Monday, June 8, 2009

3,000 Karen villagers flee Myanmar shelling

Ap, Bangkok
More than 3,000 ethnic Karen villagers have fled into Thailand as Myanmar troops shelled near a camp where they were sheltering, one of the largest movements of refugees across the border in a decade, aid groups said Sunday.

The Thailand-based Free Burma Rangers said that refugees began streaming out of the Ler Per Her camp in eastern Karen state on Friday and that Myanmar forces started launching mortar attacks Saturday morning during fighting with Karen guerrillas. Myanmar is also known as Burma.

The aid group, which conducts missions across the border inside Myanmar, reported the Karen National Union fighters were engaged in a fierce fire fight continuing Sunday with Myanmar forces near the camp, which lies in one of few last rebel redoubts along the border.

Thai Army Lt. Gen. Tanongsak Apirakyotin, who oversees the border region, acknowledged that fighting was ongoing and that since Wednesday refugees began coming across the Thai border. But he put the numbers of refugees at around 1,200.

The KNU has been fighting for half a century for greater autonomy from Myanmar's central government, but its strength has dwindled over the past decade due to army offensives and divisions within its ranks. Some 100,000 mostly ethnic Karen refugees already shelter in camps in Thailand after fleeing counterinsurgency operations and many more are believed displaced inside military-run Myanmar.
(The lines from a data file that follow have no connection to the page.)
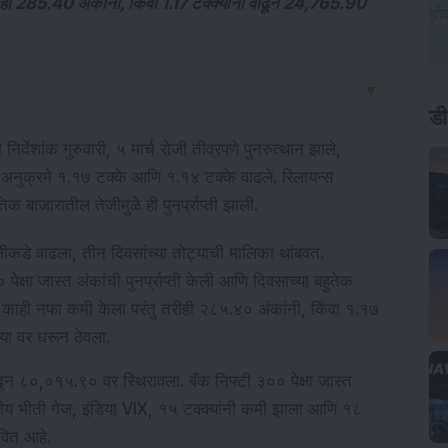
ीही 285.40 अंकांनी, किंवा 1.17 टक्क्यांनी वाढून 24,765.90
▼
ड
 निर्देशांक गुरुवारी, ५ मार्च रोजी तीव्रपणे पुनरुत्थान झाले, 
ले, अनुक्रमे १.१७ टक्के आणि १.१४ टक्के वाढले. रिलायन्स 
बाजारातील तेजीमुळे ही पुनर्प्राप्ती झाली.
े वाढला, तीन दिवसांच्या तोट्याची मालिका थांबवत. 
ेक्षा जास्त अंकांची पुनर्प्राप्ती केली आणि दिवसाच्या बहुतेक 
ने काही नफा कमी केला परंतु तरीही २८५.४० अंकांनी, किंवा १.१७ 
या वर धरून ठेवला.
ाढून ८०,०१५.९० वर स्थिरावला. बँक निफ्टी ३०० पेक्षा जास्त 
ीय भीती गेज, इंडिया VIX, १५ टक्क्यांनी कमी झाला आणि १८ 
वित आहे.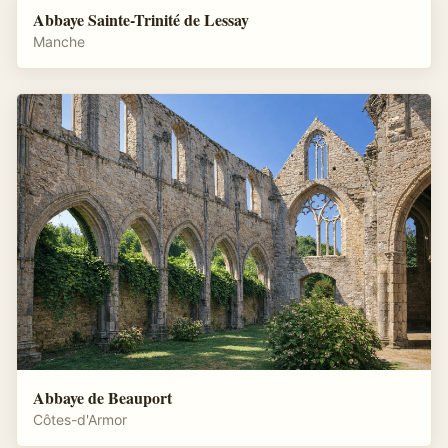
Abbaye Sainte-Trinité de Lessay
Manche
Abbaye de Beauport
Côtes-d'Armor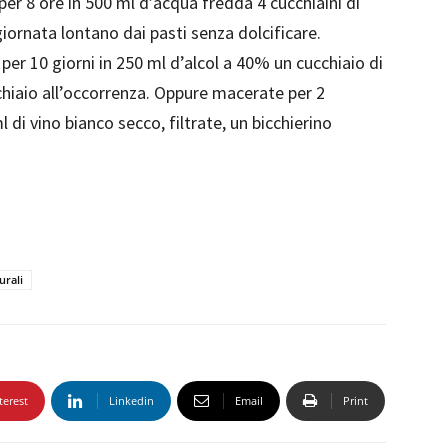
er 8 ore in 500 ml d’acqua fredda 4 cucchiaini di
 giornata lontano dai pasti senza dolcificare.
er 10 giorni in 250 ml d’alcol a 40% un cucchiaio di
cchiaio all’occorrenza. Oppure macerate per 2
l di vino bianco secco, filtrate, un bicchierino
urali
terest
Linkedin
Email
Print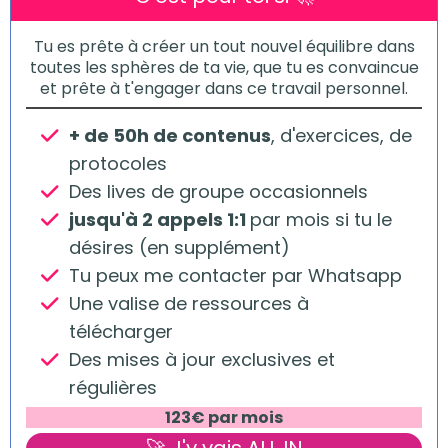
Tu es prête à créer un tout nouvel équilibre dans
toutes les sphères de ta vie, que tu es convaincue
et prête à t'engager dans ce travail personnel.
+ de 50h de contenus
, d'exercices, de
protocoles
Des lives de groupe occasionnels
jusqu'à 2 appels 1:1
par mois si tu le
désires (en supplément)
Tu peux me contacter par Whatsapp
Une valise de ressources à
télécharger
Des mises à jour exclusives et
régulières
123€ par mois
🚀​ J'y vais ALL IN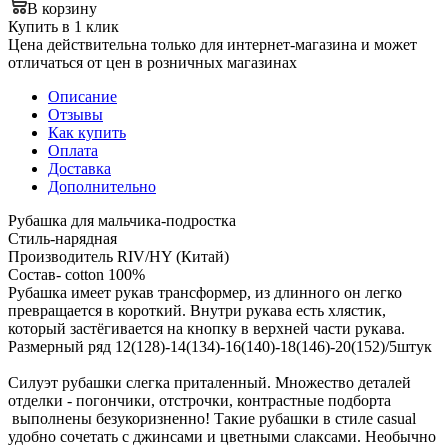
В корзину
Купить в 1 клик
Цена действительна только для интернет-магазина и может
отличаться от цен в розничных магазинах
Описание
Отзывы
Как купить
Оплата
Доставка
Дополнительно
Рубашка для мальчика-подростка
Стиль-нарядная
Производитель RIV/HY (Китай)
Состав- cotton 100%
Рубашка имеет рукав трансформер, из длинного он легко
превращается в короткий. Внутри рукава есть хлястик,
который застёгивается на кнопку в верхней части рукава.
Размерный ряд 12(128)-14(134)-16(140)-18(146)-20(152)/5штук
Силуэт рубашки слегка приталенный. Множество деталей
отделки - погончики, отстрочки, контрастные подборта
выполнены безукоризненно! Такие рубашки в стиле casual
удобно сочетать с джинсами и цветными слаксами. Необычно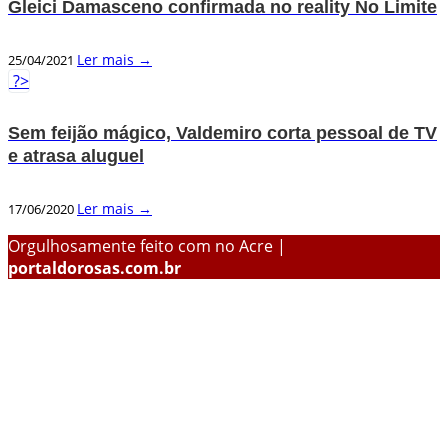
Gleici Damasceno confirmada no reality No Limite
Ler mais →
25/04/2021
?>
Sem feijão mágico, Valdemiro corta pessoal de TV
e atrasa aluguel
Ler mais →
17/06/2020
Orgulhosamente feito com
no Acre |
portaldorosas.com.br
In a statement, the Free Burma Rangers called the shelling "a serious attack on defenceless people who fled just to get to the camp and now have had to flee over the border." It said as many as 4,000 refugees had fled to Thailand and that the Ler Per Her camp was mostly abandoned by Sunday.

The Karen Human Rights Group, a Thai-based humanitarian group sympathetic to the KNU, put the number of refugees at 3,000 but their count was only through Saturday. Still, the group said this was "the largest exodus from Karen State on a single occasion" since the government launched a major offensive against the KNU in 1997.

The refugees were taking shelter about 100 kilometres north of Mae Sot, a border town which is 380km northwest of the Thai capital, Bangkok.

A Myanmar government spokesman did not respond to requests for comment on the reports of fighting.

On Saturday, the rights group Christian Solidarity Worldwide and pro-democracy groups including the US Campaign for Burma called on the United Nations to intervene to prevent a humanitarian crisis along the border.

The groups urged the UN Security Council to impose an arms embargo on Myanmar's military regime and establish a commission of inquiry into crimes against humanity.